2. Email both applications to firstname.lastname@example.org AT LEAST 7 days in advance of your anticipated arrival date. I’ve heard that you actually only need to email in the Park Entry form but I emailed both just to be safe.
3. The park will email you back that they’ve received your application and create an online form for you to complete here: http://permits2.taroko.gov.tw. It’s basically the same application, but I wasn’t able to register online to do it initially because they ask for your Taiwanese national ID or something which I didn’t have. If you can register online to begin with, you can skip the whole filling out the doc and emailing part and go straight to submitting the application online.

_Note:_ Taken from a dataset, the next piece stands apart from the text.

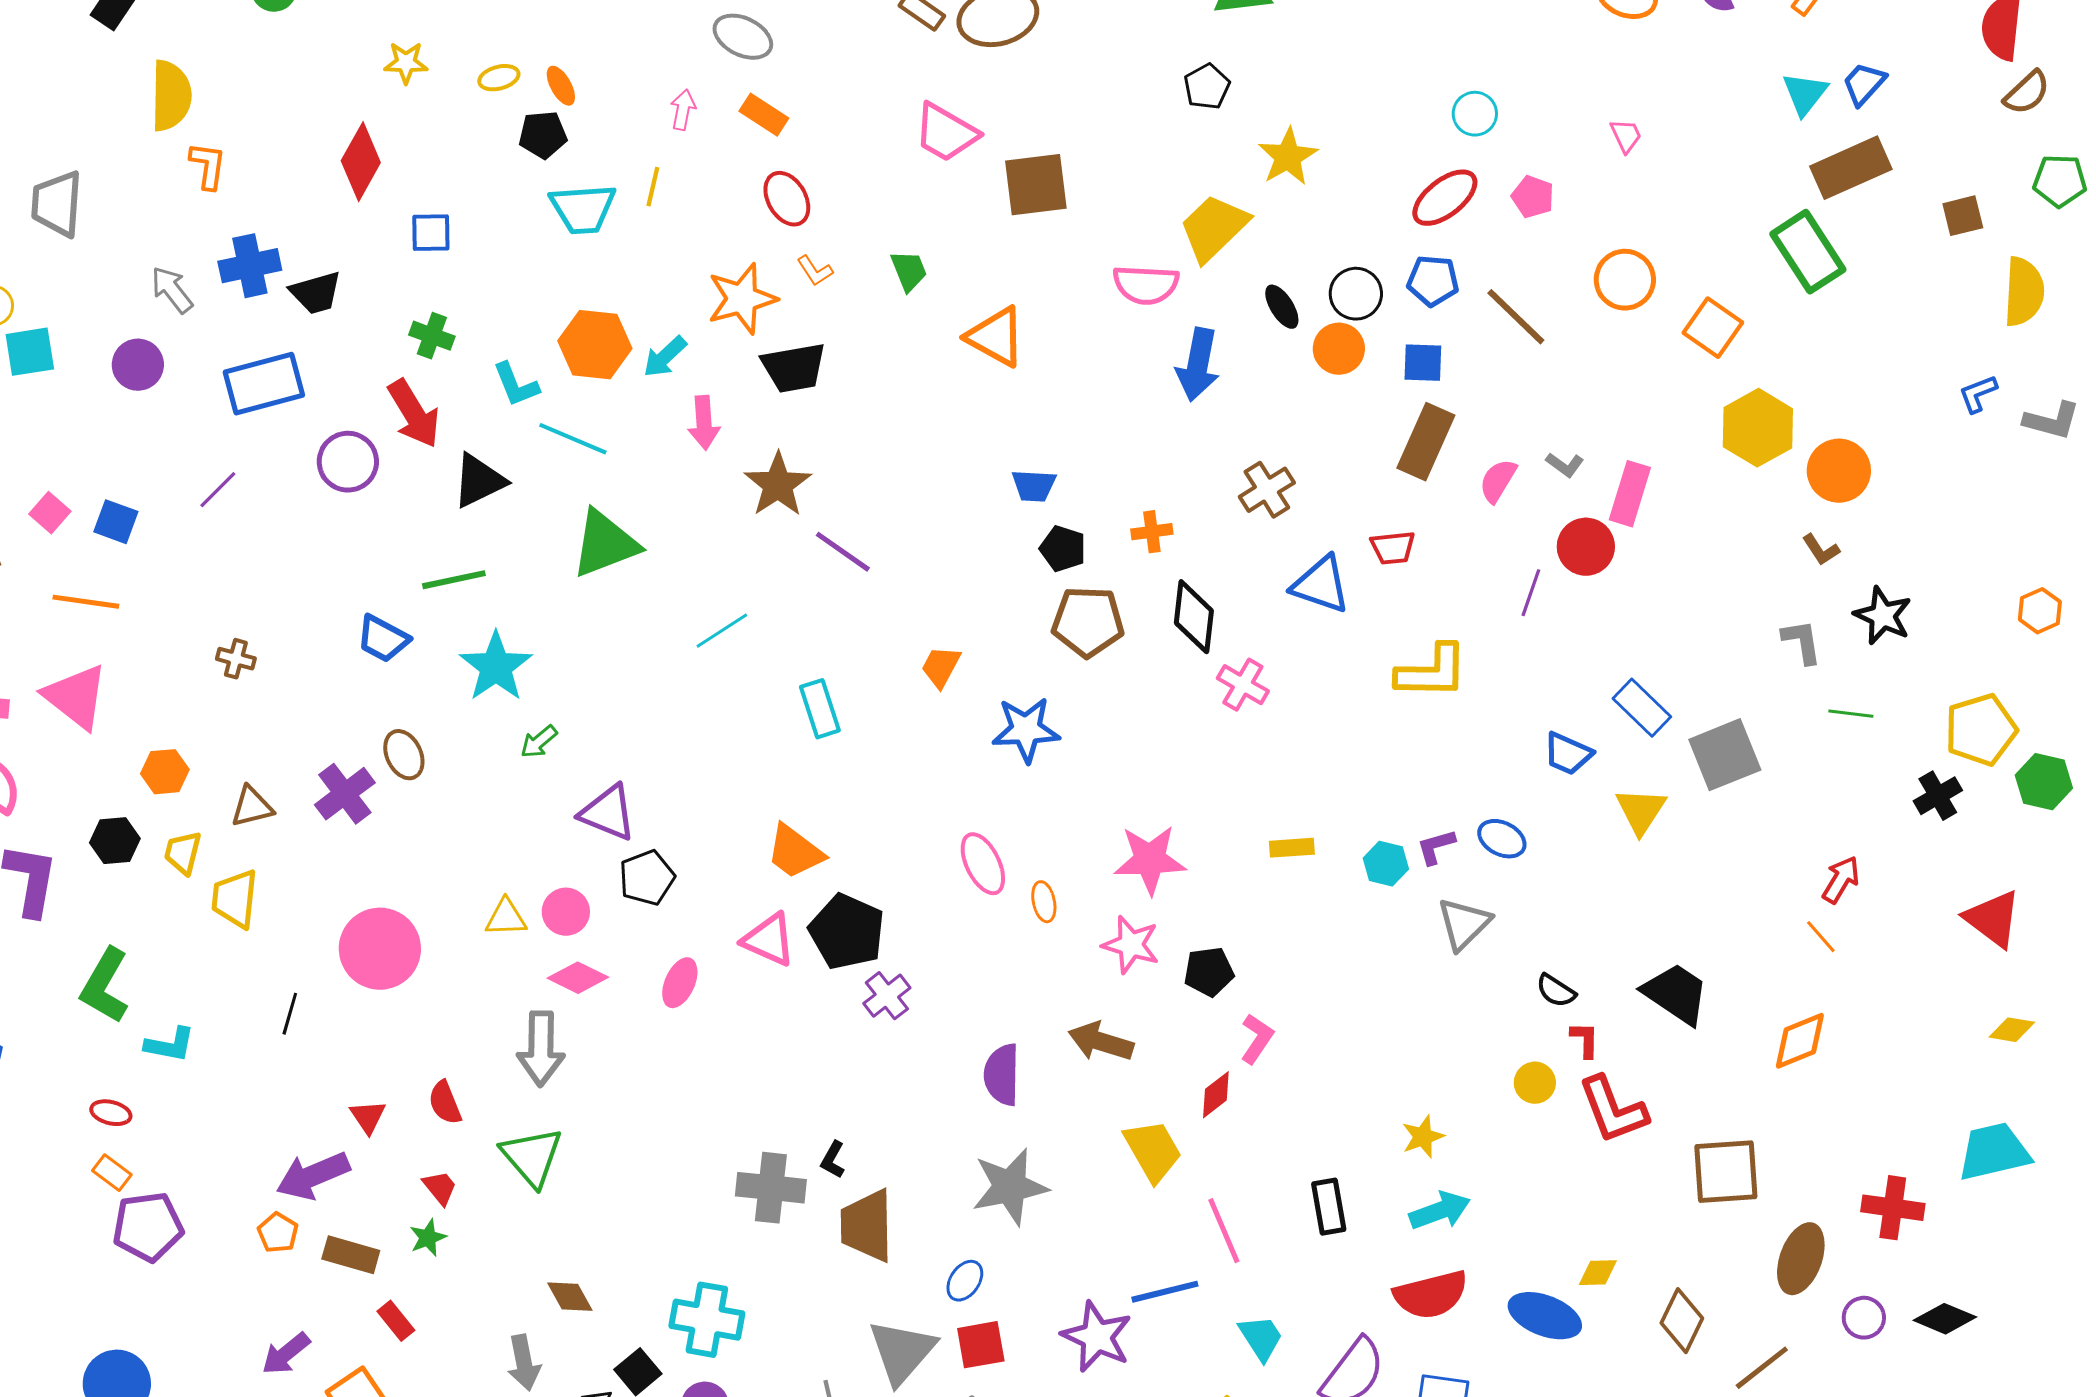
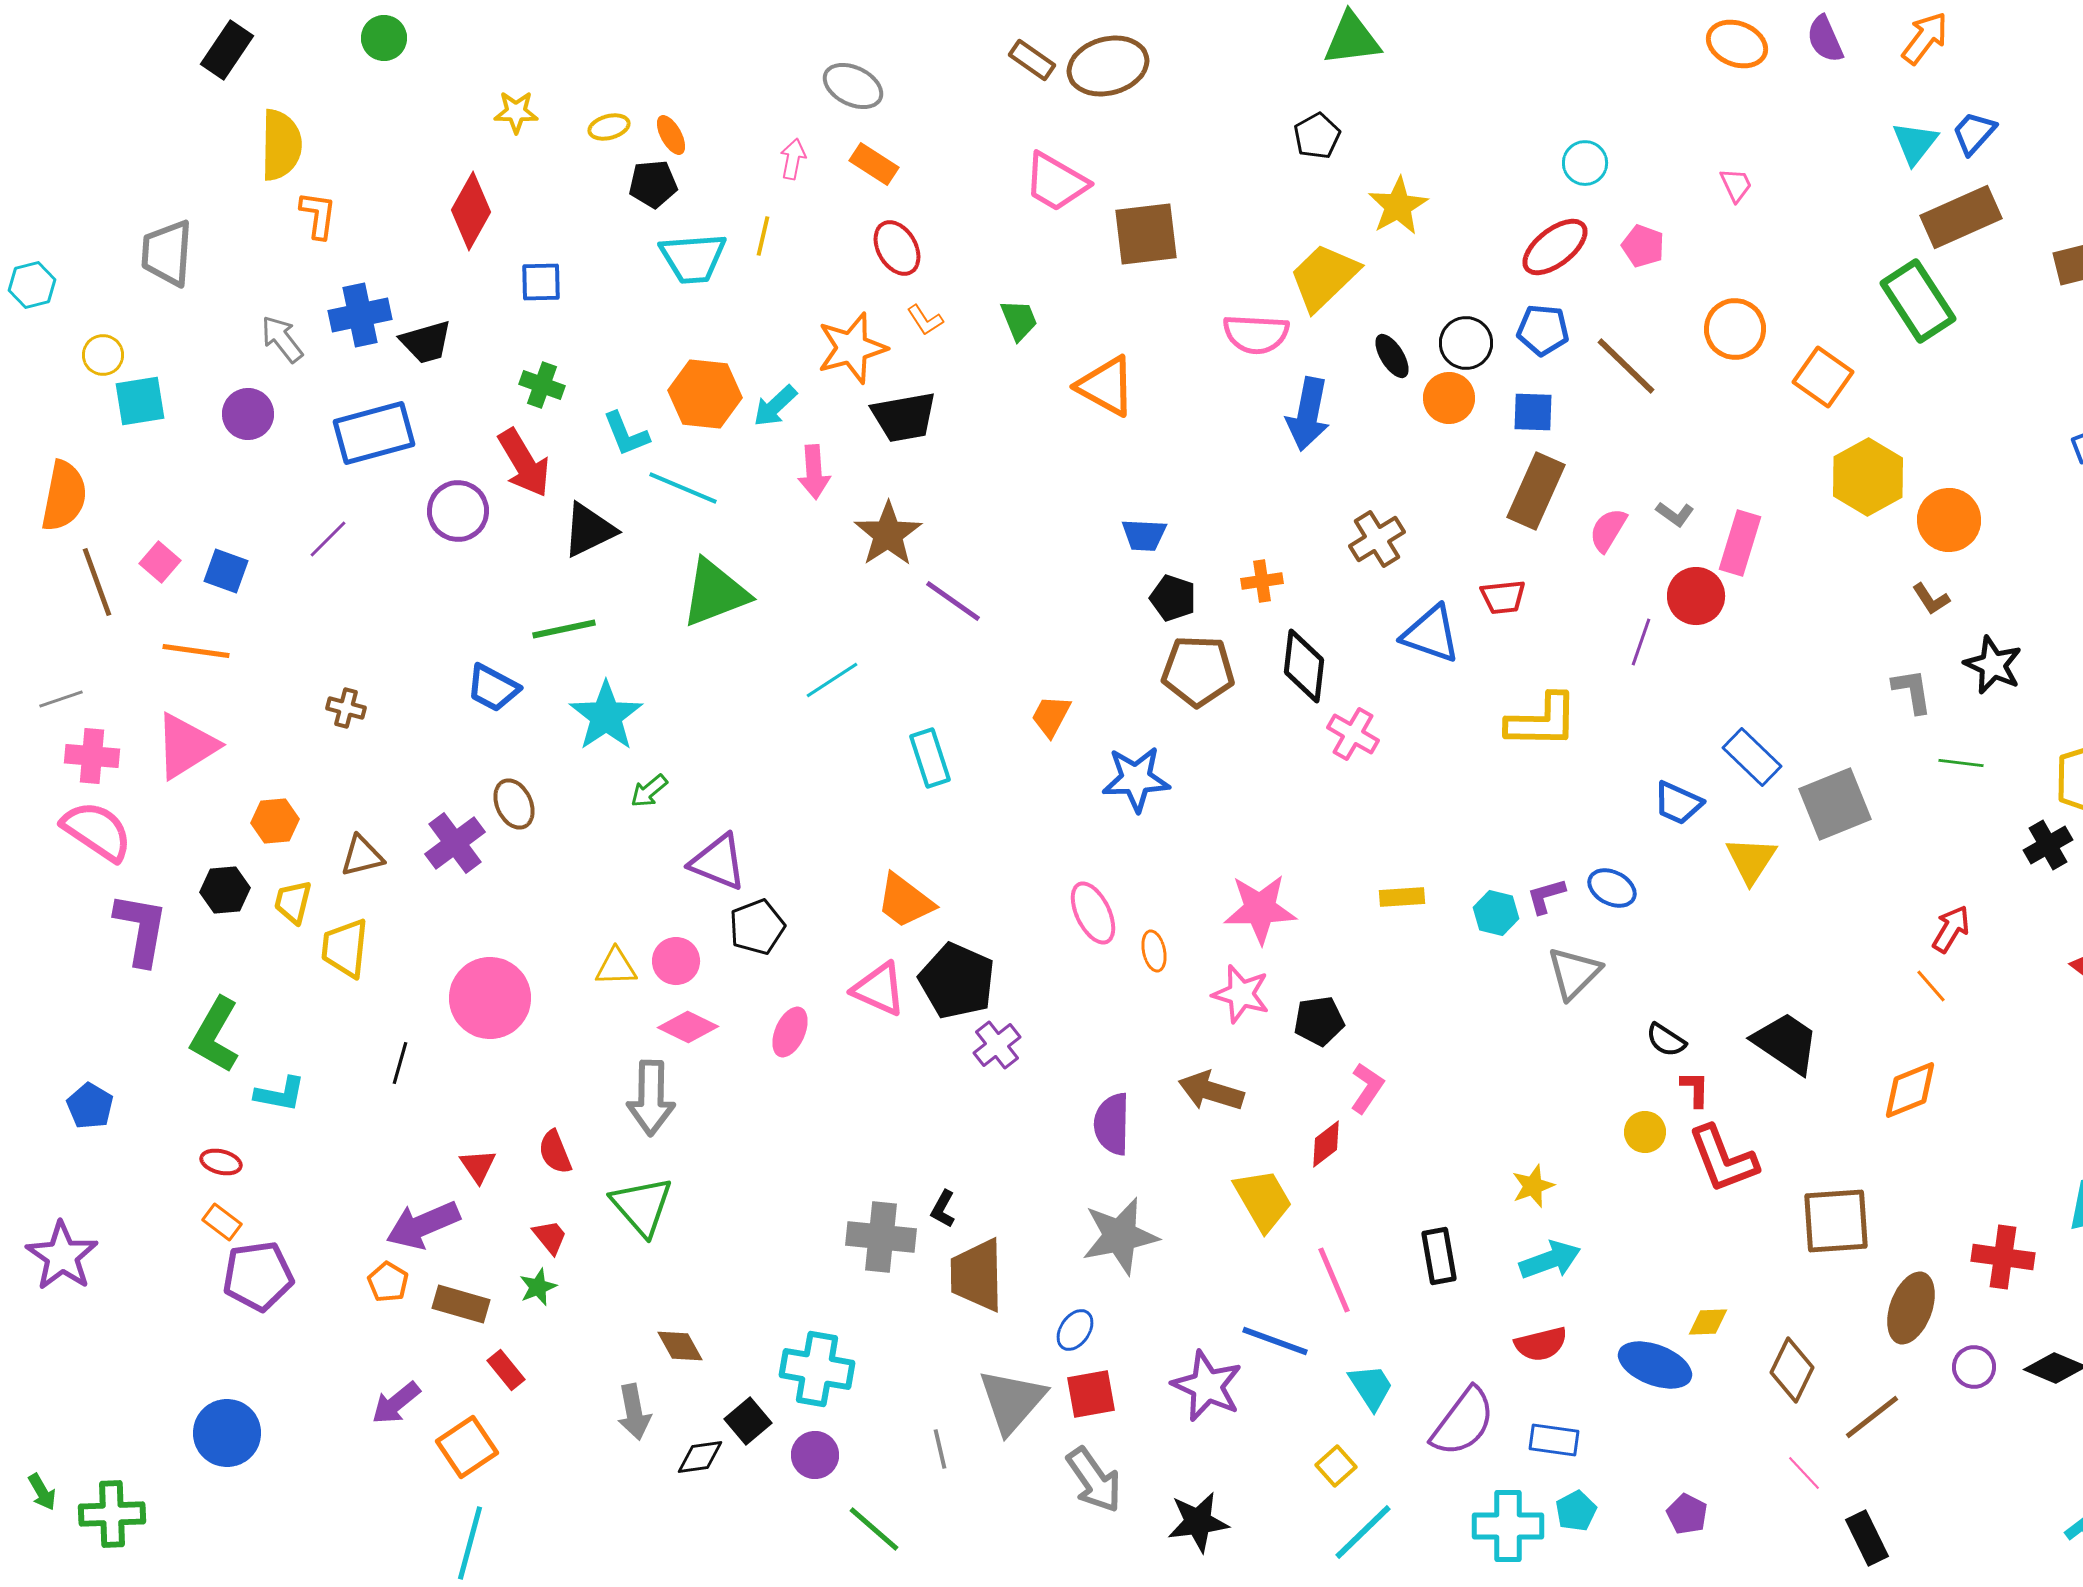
pink triangle: (76, 697) -> (186, 746), turned 50
blue line: (1165, 1292) -> (1275, 1341), turned 34
red semicircle: (1431, 1295) -> (1541, 1344), size x0.7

4. Make sure you check your spam for this return email from the national park because my first one went into my spam and got deleted. I ended up calling the national park office 2 days before our hike to email me again.
UPDATE: It looks like they’ve updated the online application to this page: http://npm.cpami.gov.tw/en/apply_1_5.aspx which seems much more internationally user friendly.
5. Of course, I couldn’t finish the online application because I didn’t have a local emergency contact or a Taiwanese cell phone number… so 2 days before our hike we had to run to the cell phone store and buy a temporary SIM card for Alvin’s phone and use that new number for the application. (I highly recommend getting a SIM card anyway as it’s super helpful) I was able to use my Taiwanese friend’s brother as an emergency contact since he was living in Taipei at the time. You’ll need their National ID number along with their name, phone number and birthdate. The park will actually call this person to make sure they’re real so make sure you find a legit person.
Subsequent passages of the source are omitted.